Which lines in the entries below contain the string "дека"? Show each of them in full.
------ Data extracts
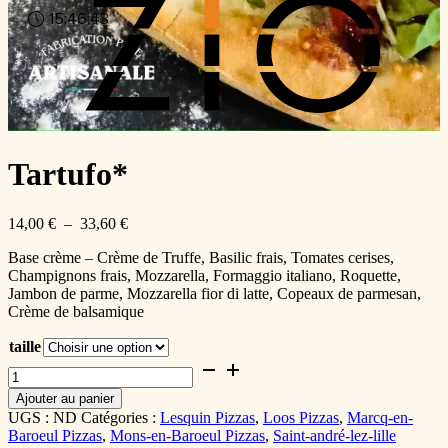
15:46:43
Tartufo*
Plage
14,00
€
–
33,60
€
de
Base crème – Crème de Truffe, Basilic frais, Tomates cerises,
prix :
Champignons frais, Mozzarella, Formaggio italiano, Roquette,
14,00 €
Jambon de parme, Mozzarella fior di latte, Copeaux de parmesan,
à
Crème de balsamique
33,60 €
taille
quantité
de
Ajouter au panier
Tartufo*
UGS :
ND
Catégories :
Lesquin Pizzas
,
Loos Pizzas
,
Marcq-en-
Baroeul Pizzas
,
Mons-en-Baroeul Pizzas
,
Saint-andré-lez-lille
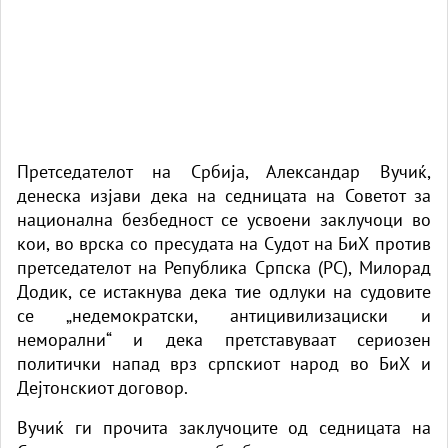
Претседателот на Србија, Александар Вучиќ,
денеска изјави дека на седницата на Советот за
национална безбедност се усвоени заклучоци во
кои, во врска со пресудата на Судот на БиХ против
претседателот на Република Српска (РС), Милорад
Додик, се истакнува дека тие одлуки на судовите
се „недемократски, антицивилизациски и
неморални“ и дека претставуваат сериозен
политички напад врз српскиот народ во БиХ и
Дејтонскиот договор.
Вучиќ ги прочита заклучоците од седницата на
------------
------ Data extracts
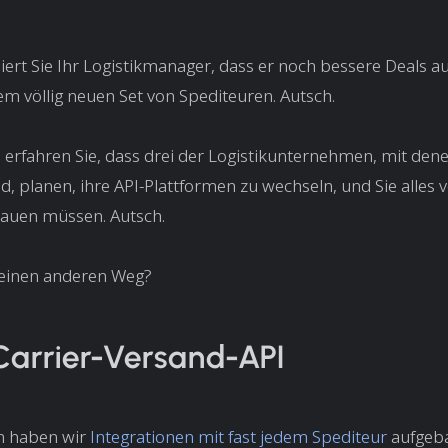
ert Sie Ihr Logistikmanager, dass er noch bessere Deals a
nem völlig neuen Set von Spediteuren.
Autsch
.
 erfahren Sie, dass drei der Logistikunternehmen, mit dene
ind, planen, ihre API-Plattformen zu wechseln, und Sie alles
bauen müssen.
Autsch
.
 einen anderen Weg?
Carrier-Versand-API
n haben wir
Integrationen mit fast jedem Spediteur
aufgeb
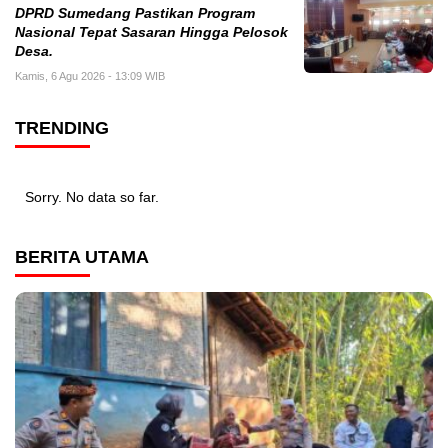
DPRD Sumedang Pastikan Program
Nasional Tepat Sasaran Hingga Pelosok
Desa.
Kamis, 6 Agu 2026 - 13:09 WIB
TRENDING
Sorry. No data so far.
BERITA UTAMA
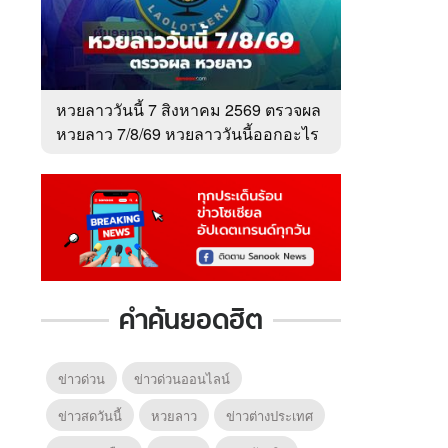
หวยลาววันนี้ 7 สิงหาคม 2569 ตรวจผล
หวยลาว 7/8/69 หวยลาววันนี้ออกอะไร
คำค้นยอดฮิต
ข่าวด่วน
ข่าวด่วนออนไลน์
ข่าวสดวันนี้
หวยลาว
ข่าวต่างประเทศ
------------
------ Data extracts
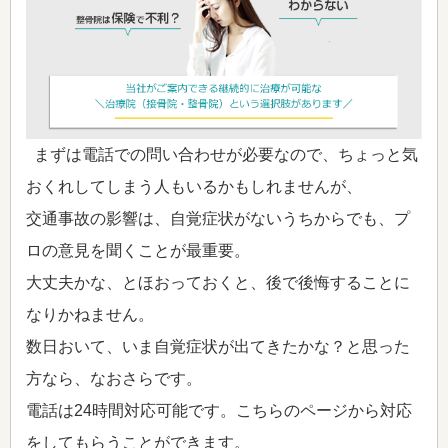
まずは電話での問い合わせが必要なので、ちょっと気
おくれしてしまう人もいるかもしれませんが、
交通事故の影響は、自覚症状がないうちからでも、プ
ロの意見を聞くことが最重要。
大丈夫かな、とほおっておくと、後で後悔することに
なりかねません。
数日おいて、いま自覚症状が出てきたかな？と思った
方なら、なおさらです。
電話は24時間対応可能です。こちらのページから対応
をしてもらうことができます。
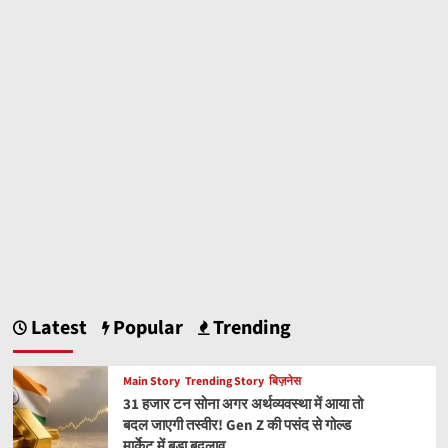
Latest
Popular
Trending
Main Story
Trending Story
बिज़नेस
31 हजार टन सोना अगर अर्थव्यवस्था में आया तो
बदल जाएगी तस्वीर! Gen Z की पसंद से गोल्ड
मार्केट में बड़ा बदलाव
------------
■ Answer space
денеска изјави дека на седницата на Советот за
Додик, се истакнува дека тие одлуки на судовите
неморални“ и дека претставуваат сериозен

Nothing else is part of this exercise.